In refutation to the ‘evolution is genetic modification that retains effective cell mutations’ argument:
What is beneficial to the organism may not be beneficial to the environment. This is not inherently bad – it sponsors competition (and sometimes cooperation) in an ecosystem that has co-evolved simultaneous to this organism over centuries/millennia (depending on the scale of this mutation). However, when a genetic anomaly is introduced into an ecosystem that has not evolved alongside this organism, the effects can be catastrophic. In the case of genetically modified corn, the GM strain coexists in fields alongside the non-GM variety (untreated or otherwise) and all of its predators. These predators are developing an increasing resistance to pesticide (possibly due to ingestion of pesticide-producing organisms – consider the milkweed beetle and monarch butterfly) and hence the amount of Roundup applied to agricultural fields. Recent research conducted by the Denmark and Greenland Geological Research Institution discovered that Roundup used in Danish agriculture is unexpectedly polluting ground water with glyphosate at five times the acceptable level. The results of this study came as a surprise, because research provided by Monsanto indicated that soil bacteria broke down glyphosate before it reached the groundwater. The extent of groundwater pollution is probably significantly worse in the U.S. where the commercial planting of GE Roundup-resistant crops is legal, in addition to the Round-up treated conventional crops found in Denmark.

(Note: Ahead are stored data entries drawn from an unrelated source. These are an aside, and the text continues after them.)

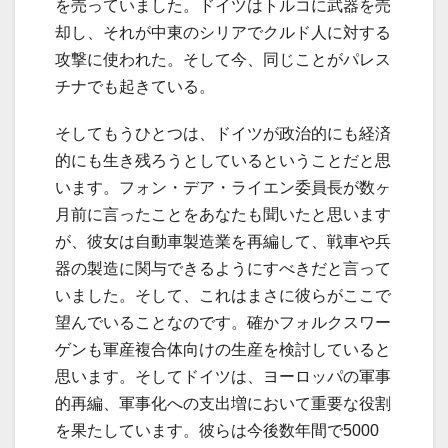
を売っていました。ドイツはトルコに武器を売
却し、それが中東のシリアでクルド人に対する
攻撃に使われた。そして今、同じことがパレス
チナでも起きている。
そしてもうひとつは、ドイツが政治的にも経済
的にも生き残ろうとしているということだと思
います。フォン・デア・ライエン委員長が数ヶ
月前に言ったことをあなたも聞いたと思います
が、彼女は自動車製造業を再編して、戦車や兵
器の製造に関与できるようにすべきだと言って
いました。そして、これはまさに彼らがここで
望んでいることなのです。確かフォルクスワー
ゲンも軍産複合体向けの生産を検討していると
思います。そしてドイツは、ヨーロッパの軍事
的再編、軍事化への支出増において重要な役割
を果たしています。彼らは今後数年間で5000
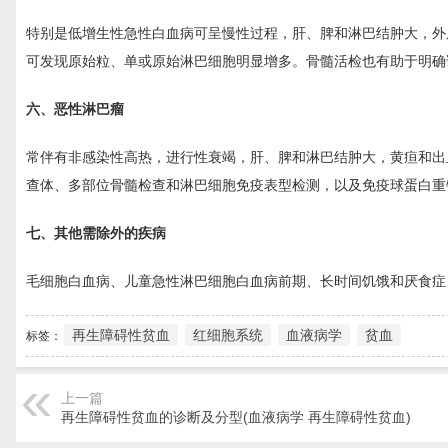
特别是低增生性急性白血病可呈慢性过程，肝、脾和淋巴结肿大，外
可发现原始粒、单或原始淋巴细胞明显增多。骨髓活检也有助于明确
六、恶性淋巴瘤
常伴有非感染性高热，进行性衰竭，肝、脾和淋巴结肿大，黄疸和出
查体、多部位骨髓检查和淋巴细胞免疫表型检测，以及免疫球蛋白重
七、其他需除外的疾病
毛细胞白血病、儿童急性淋巴细胞白血病前期、长时间饥饿和厌食症
再生障碍性贫血
红细胞系统
血液病学
贫血
标签：
上一篇
再生障碍性贫血的诊断及分型(血液病学 再生障碍性贫血)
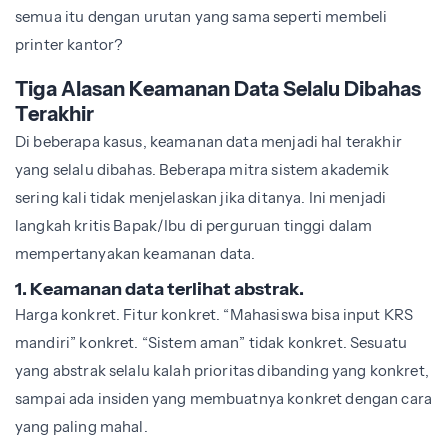
semua itu dengan urutan yang sama seperti membeli
printer kantor?
Tiga Alasan Keamanan Data Selalu Dibahas
Terakhir
Di beberapa kasus, keamanan data menjadi hal terakhir
yang selalu dibahas. Beberapa mitra sistem akademik
sering kali tidak menjelaskan jika ditanya. Ini menjadi
langkah kritis Bapak/Ibu di perguruan tinggi dalam
mempertanyakan keamanan data.
1. Keamanan data terlihat abstrak.
Harga konkret. Fitur konkret. “Mahasiswa bisa input KRS
mandiri” konkret. “Sistem aman” tidak konkret. Sesuatu
yang abstrak selalu kalah prioritas dibanding yang konkret,
sampai ada insiden yang membuatnya konkret dengan cara
yang paling mahal.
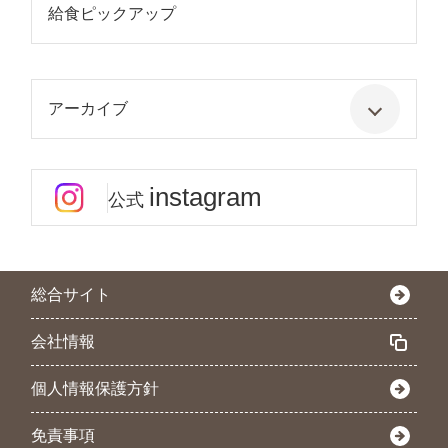
給食ピックアップ
アーカイブ
instagram
公式
総合サイト
会社情報
個人情報保護方針
免責事項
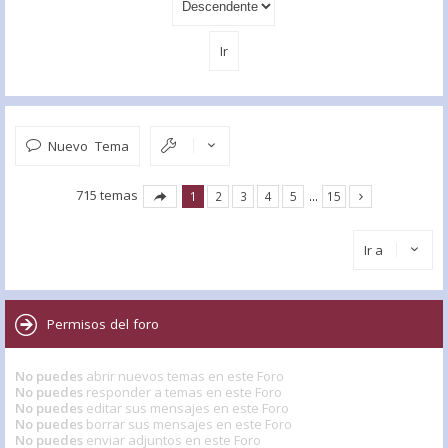
Nuevo Tema
715 temas
1
2
3
4
5
…
15
Ir a
Permisos del foro
No puedes
abrir nuevos temas en este Foro
No puedes
responder a temas en este Foro
No puedes
editar sus mensajes en este Foro
No puedes
borrar sus mensajes en este Foro
No puedes
enviar adjuntos en este Foro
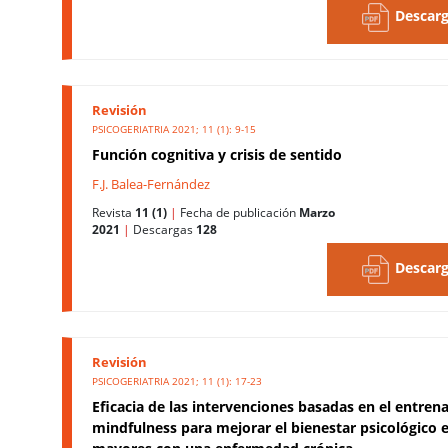
Descarg
Revisión
PSICOGERIATRIA 2021; 11 (1): 9-15
Función cognitiva y crisis de sentido
F.J. Balea-Fernández
Revista
11 (1)
|
Fecha de publicación
Marzo
2021
|
Descargas
128
Descarg
Revisión
PSICOGERIATRIA 2021; 11 (1): 17-23
Eficacia de las intervenciones basadas en el entre
mindfulness para mejorar el bienestar psicológico 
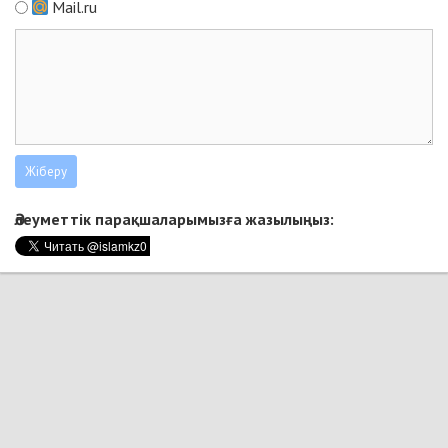
Mail.ru
Әлеуметтік парақшаларымызға жазылыңыз:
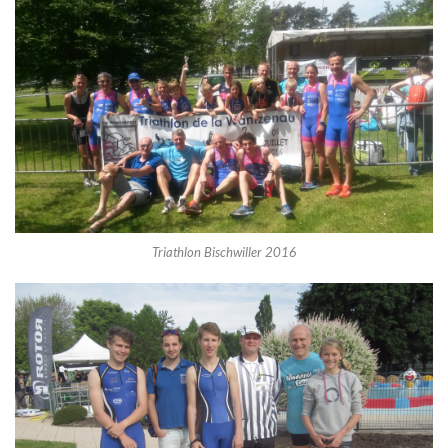
Triathlon Bischwiller 2016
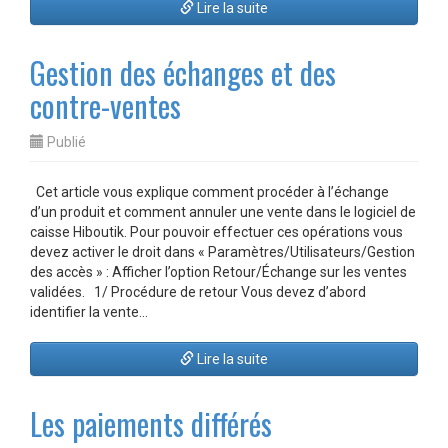
Lire la suite
Gestion des échanges et des
contre-ventes
Publié
Cet article vous explique comment procéder à l’échange
d’un produit et comment annuler une vente dans le logiciel de
caisse Hiboutik. Pour pouvoir effectuer ces opérations vous
devez activer le droit dans « Paramètres/Utilisateurs/Gestion
des accès » : Afficher l’option Retour/Échange sur les ventes
validées. 1/ Procédure de retour Vous devez d’abord
identifier la vente…
Lire la suite
Les paiements différés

As for your supposed ‘precision breeding’ – the original argument was that the environmental hazards were irrelevant because Mon810 (brought to us by the creators of Agent Orange and DDT) was designed to be infertile. Several years later, this was no longer presumed to be true, as soaring numbers of rural, private farms were sued and shut down upon discovery that Mon810 was breeding in their fields. Some precision!